Docilement, le vicaire de Campagne quitta le prie-Dieu, et se tint debout à quelques pas.
—Ce que vous allez entendre, dit l’abbé Menou-Segrais, vous fera du mal sans doute. Dieu sait que je vous ai jusqu’ici trop ménagé! Je ne voudrais point vous troubler cependant. Quoi que je dise, restez en paix. Car vous n’avez commis aucune faute, sinon d’inexpérience et de zèle. M’avez-vous compris?
L’abbé hocha la tête.
—Vous avez agi comme un enfant, continua le vieux prêtre, après un silence. Les épreuves qui vous attendent ici ne sont point de celles qu’on peut affronter avec présomption: plus que jamais, quoi qu’il vous en coûte, vous devez leur tourner le dos, fuir, sans seulement un regard en arrière. Chacun de nous n’est tenté que selon ses forces. Notre concupiscence naît, grandit, évolue avec nous-mêmes. Elle est, comme certaines de ces infirmités chroniques, une espèce de compromis entre la maladie et la santé. Alors, la patience suffit. Mais il arrive que le mal s’aggrave tout à coup, qu’un élément nouveau...
Il s’interrompit, non sans quelque embarras vite surmonté.
—Prenez d’abord note de ceci: pour tout le monde vous n’êtes désormais (jusqu’à quand?) qu’un petit abbé plein d’imagination et de suffisance, moitié rêveur, moitié menteur, ou un fou. Subissez donc la pénitence qui vous sera sûrement imposée, le silence et l’oubli temporaire du cloître, non pas comme un châtiment injuste, mais nécessaire et justifié... M’avez-vous compris encore?

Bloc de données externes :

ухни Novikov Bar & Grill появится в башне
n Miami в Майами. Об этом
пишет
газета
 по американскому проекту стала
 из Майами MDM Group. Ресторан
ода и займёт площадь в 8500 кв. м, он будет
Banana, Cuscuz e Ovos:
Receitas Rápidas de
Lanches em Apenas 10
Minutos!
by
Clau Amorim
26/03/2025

Même regard et même signe.
—Sachez-le, mon enfant. Depuis des mois je vous observe, sans doute avec trop de prudence, d’hésitation. Cependant j’ai vu clair, dès le premier jour. Certaines grâces vous sont prodiguées comme avec excès, sans mesure: c’est apparemment que vous êtes exceptionnellement tenté. L’Esprit-Saint est magnifique, mais ses libéralités ne sont jamais vaines: il les proportionne à nos besoins. Pour moi, ce signe ne peut tromper: le diable est entré dans votre vie.

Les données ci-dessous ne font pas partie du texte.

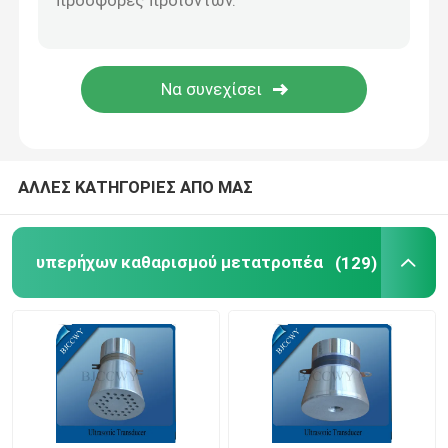
Piezo κεραμικό πιάτο
πιεζοηλεκτρικοί κεραμικοί δίσκοι
Piezo κεραμικό στοιχείο
ΑΛΛΕΣ ΚΑΤΗΓΟΡΙΕΣ ΑΠΟ ΜΑΣ
Μετατροπέας υπερηχητικής συγκόλλησης
υπερήχων καθαρισμού μετατροπέα
(129)
Υπερηχητικός μετατροπέας ομορφιάς
Υπερηχητική σύνθετη αντίσταση
υπερηχητικός ψεκάζοντας μετατροπέας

L’abbé Donissan se tut encore.
—Ah! mon petit enfant! Les nigauds ferment les yeux sur ces choses! Tel prêtre n’ose seulement prononcer le nom du diable. Que font-ils de la vie intérieure? Le morne champ de bataille des instincts. De la morale? Une hygiène des sens. La grâce n’est plus qu’un raisonnement juste qui sollicite l’intelligence, la tentation un appétit charnel qui tend à la suborner. A peine rendent-ils ainsi compte des épisodes les plus vulgaires du grand combat livré en nous. L’homme est censé ne rechercher que l’agréable et l’utile, la conscience guidant son choix. Bon pour l’homme abstrait des livres, cet homme moyen rencontré nulle part! De tels enfantillages n’expliquent rien. Dans un pareil univers d’animaux sensibles et raisonneurs il n’y a plus rien pour le saint, ou il faut le convaincre de folie. On n’y manque pas, c’est entendu. Mais le problème n’est pas résolu pour si peu. Chacun de nous—ah! puissiez-vous retenir ces paroles d’un vieil ami!—est tour à tour, de quelque manière, un criminel ou un saint, tantôt porté vers le bien, non par une judicieuse approximation de ses avantages, mais clairement et singulièrement par un élan de tout l’être, une effusion d’amour qui fait de la souffrance et du renoncement l’objet même du désir, tantôt tourmenté du goût mystérieux de l’avilissement, de la délectation au goût de cendre, le vertige de l’animalité, son incompréhensible nostalgie. Hé! qu’importe l’expérience, accumulée depuis des siècles, de la vie morale. Qu’importe l’exemple de tant de misérables pécheurs, et de leur détresse! Oui, mon enfant, souvenez-vous. Le mal, comme le bien, est aimé pour lui-même, et servi.